Some time ago I saw a competitor’s video for a mobile app experience. In the story, a parent has ‘shared’ some SMS messages with a child, and the child’s SMS balance runs out. Using the app, the child requests some more SMS from their parent, and the parent’s app notifies and allows them to satisfy the request.

The experience itself was reasonably well executed and I think a realistic kind of scenario. In fact, I was reminded of this video only recently, when I witnessed a real world example of this while cycling with a friend. As we approached the crest of a hill, he received a text from his US network advising his data plan had hit 80%, and as it was only one week into his billing period we had to stop for him to take action. On this occasion the action was phoning his daughter and asking her to stop watching videos – there was no app to help him – and this blunt self-serve approach reminded me of the real-world constraints when sharing today.

Although the competitor’s video looked compelling, being the technologist I couldn’t help dissecting what was really going on. You see, by moving some SMS into the kid’s account, they were ‘sharing’ in a sense, and in the consumer view of things it certainly serves a purpose. But it’s not sharing in the true form. Inviting someone to dinner I typically serve food in the middle of the table and allow my guests to help themselves. The SMS ‘sharing’ approach was more analogous to handing out single loaded forks, one at a time, and asking the guests to repeatedly ask for more. Or if you prefer, I could pile up everyone’s plates equally, and risk one guest still being hungry while another can’t finish their helping – it’s never polite to ask for food from someone else’s plate! This is the key difference between ‘transferring’ and ‘sharing’, even if they look nearly the same to the untrained eye.

We have the ‘shared dinner plate in the middle of the table’ model, where everyone helps themselves, first come first served.

The flexibility of our platform at MATRIXX means we tend to see sharing use cases in all the varied forms. We have the ‘single fork at a time’ transfer model, as described in the video, where balances are manually shuffled around, and the owner has explicit control. Fiddly account management, but simple to understand the user experience. This is one of the easier to implement although you still need to think about how the shared assets revenue will be recognized, as technically it has been transferred to another account.

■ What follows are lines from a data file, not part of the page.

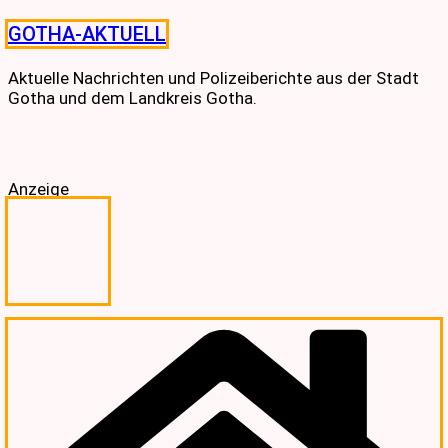
Skip
GOTHA-AKTUELL
to
content
Aktuelle Nachrichten und Polizeiberichte aus der Stadt
Gotha und dem Landkreis Gotha.
Anzeige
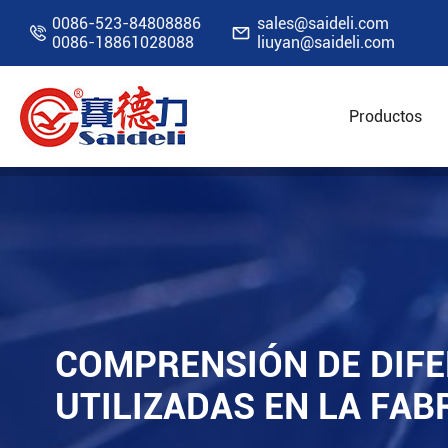
0086-523-84808886
sales@saideli.com


0086-18861028088
liuyan@saideli.com
Productos
Inicio
Recursos
Blog
Comprensión de dife
COMPRENSIÓN DE DIFE
UTILIZADAS EN LA FA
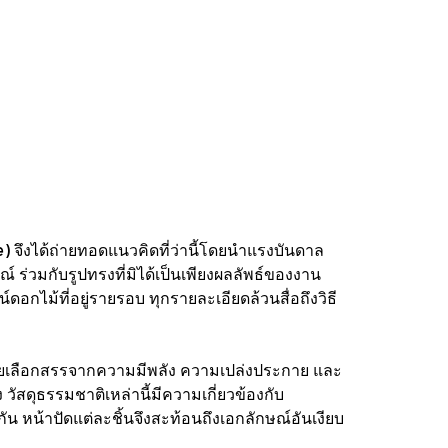
e) จึงได้ถ่ายทอดแนวคิดที่ว่านี้โดยนำแรงบันดาล
 ร่วมกับรูปทรงที่มิได้เป็นเพียงผลลัพธ์ของงาน
ดอกไม้ที่อยู่รายรอบ ทุกรายละเอียดล้วนสื่อถึงวิธี
 โดยเลือกสรรจากความมีพลัง ความเปล่งประกาย และ
วัสดุธรรมชาติเหล่านี้มีความเกี่ยวข้องกับ
 หน้าปัดแต่ละชิ้นจึงสะท้อนถึงเอกลักษณ์อันเงียบ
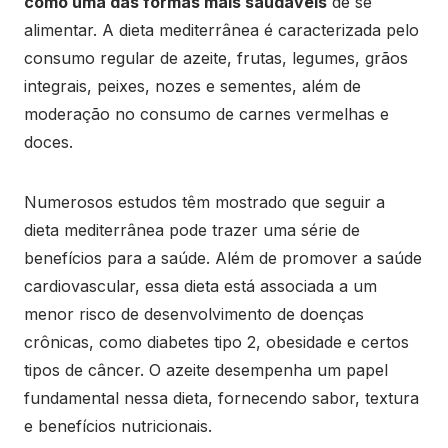
como uma das formas mais saudáveis
de se
alimentar. A dieta mediterrânea é caracterizada pelo
consumo regular de azeite, frutas, legumes, grãos
integrais, peixes, nozes e sementes, além de
moderação no consumo de carnes vermelhas e
doces.
Numerosos estudos têm mostrado que seguir a
dieta mediterrânea pode trazer uma série de
benefícios para a saúde. Além de promover a saúde
cardiovascular, essa dieta está associada a um
menor risco de desenvolvimento de doenças
crônicas, como diabetes tipo 2, obesidade e certos
tipos de câncer. O azeite desempenha um papel
fundamental nessa dieta, fornecendo sabor, textura
e benefícios nutricionais.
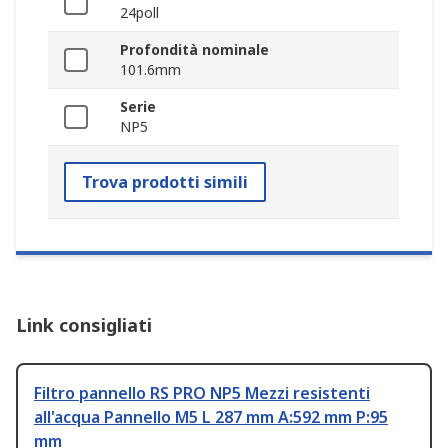
24poll
Profondità nominale
101.6mm
Serie
NP5
Trova prodotti simili
Link consigliati
Filtro pannello RS PRO NP5 Mezzi resistenti
all'acqua Pannello M5 L 287 mm A:592 mm P:95
mm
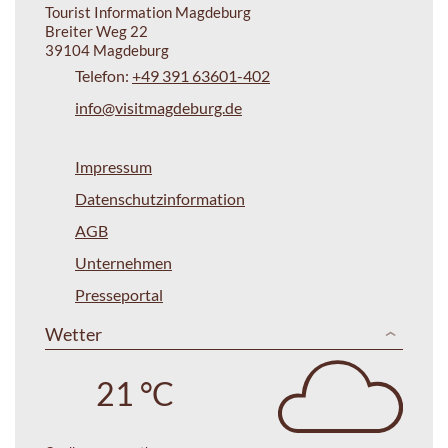
Tourist Information Magdeburg
Breiter Weg 22
39104 Magdeburg
Telefon:
+49 391 63601-402
info@visitmagdeburg.de
Impressum
Datenschutzinformation
AGB
Unternehmen
Presseportal
Wetter
21 °C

We have the ‘shared dinner plate in the middle of the table’ model, where everyone helps themselves, first come first served. That model is incredibly powerful and tends to stress the less performant software platforms; but you also need to consider the user experience can be challenging to get right, especially when you introduce user level credit limits.

Do you show everyone the main shared bucket, or do you show individual tailored views that are based on only what is available to them? And how do you show that something they had available to them has already been ‘eaten’ by someone else? I have personally witnessed numerous whiteboards filled out in the pursuit of solving that one.

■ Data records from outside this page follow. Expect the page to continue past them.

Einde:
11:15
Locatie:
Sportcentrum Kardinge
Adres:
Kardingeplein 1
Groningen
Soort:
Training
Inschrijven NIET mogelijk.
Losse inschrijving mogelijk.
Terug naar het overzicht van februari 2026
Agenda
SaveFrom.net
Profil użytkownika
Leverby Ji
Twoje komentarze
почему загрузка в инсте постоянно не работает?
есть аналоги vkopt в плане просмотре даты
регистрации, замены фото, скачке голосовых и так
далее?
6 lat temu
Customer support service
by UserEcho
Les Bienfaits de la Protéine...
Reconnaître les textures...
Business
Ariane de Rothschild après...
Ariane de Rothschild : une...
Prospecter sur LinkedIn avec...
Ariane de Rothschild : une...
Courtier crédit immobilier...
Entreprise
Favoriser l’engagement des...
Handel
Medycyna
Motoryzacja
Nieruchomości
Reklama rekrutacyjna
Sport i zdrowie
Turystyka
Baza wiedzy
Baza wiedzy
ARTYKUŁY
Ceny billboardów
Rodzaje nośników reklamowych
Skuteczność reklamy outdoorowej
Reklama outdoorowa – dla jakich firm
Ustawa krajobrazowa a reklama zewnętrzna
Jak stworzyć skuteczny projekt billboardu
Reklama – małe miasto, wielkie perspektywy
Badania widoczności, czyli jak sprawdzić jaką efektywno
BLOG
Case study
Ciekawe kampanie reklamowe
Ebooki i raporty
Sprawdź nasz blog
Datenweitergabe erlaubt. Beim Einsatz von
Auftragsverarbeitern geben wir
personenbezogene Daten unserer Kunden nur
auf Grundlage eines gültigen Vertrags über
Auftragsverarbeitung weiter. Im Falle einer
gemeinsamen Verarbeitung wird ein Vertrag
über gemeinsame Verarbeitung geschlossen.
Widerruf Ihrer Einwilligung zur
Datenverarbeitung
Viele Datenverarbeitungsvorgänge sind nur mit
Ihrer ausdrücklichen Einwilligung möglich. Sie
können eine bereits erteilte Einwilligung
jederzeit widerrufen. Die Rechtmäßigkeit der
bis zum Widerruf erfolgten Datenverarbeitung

We also see lighter dynamic scenarios like loaning and gifting. There is no permanent relationship in these cases and one subscriber can simply send something to another subscriber; it could be some minutes, data or even a product purchased on their behalf. In many ways, this is easier to build and requires less database heavy lifting, but under the covers there are hidden “gotchas” and business logic complexities to discuss. How will gifting some Pre-paid minutes affect the validity date of the original asset – does the date go with the gift? Do you transfer the revenue recognition to the recipient as part of GL processing? What if the recipient transitioned to a credit control state while the gift was being made?

We have customers that want to give their unused assets to charity. We have customers that want to share their excess with looser communities of subscribers. We have some customers who join groups dynamically and all contribute individual amounts into a collective pot. I honestly haven’t even thought about revenue recognition on that last one – one for the accountants.

In short, enabling a generous subscriber base in telecoms is surprisingly complicated, but certainly rewarding.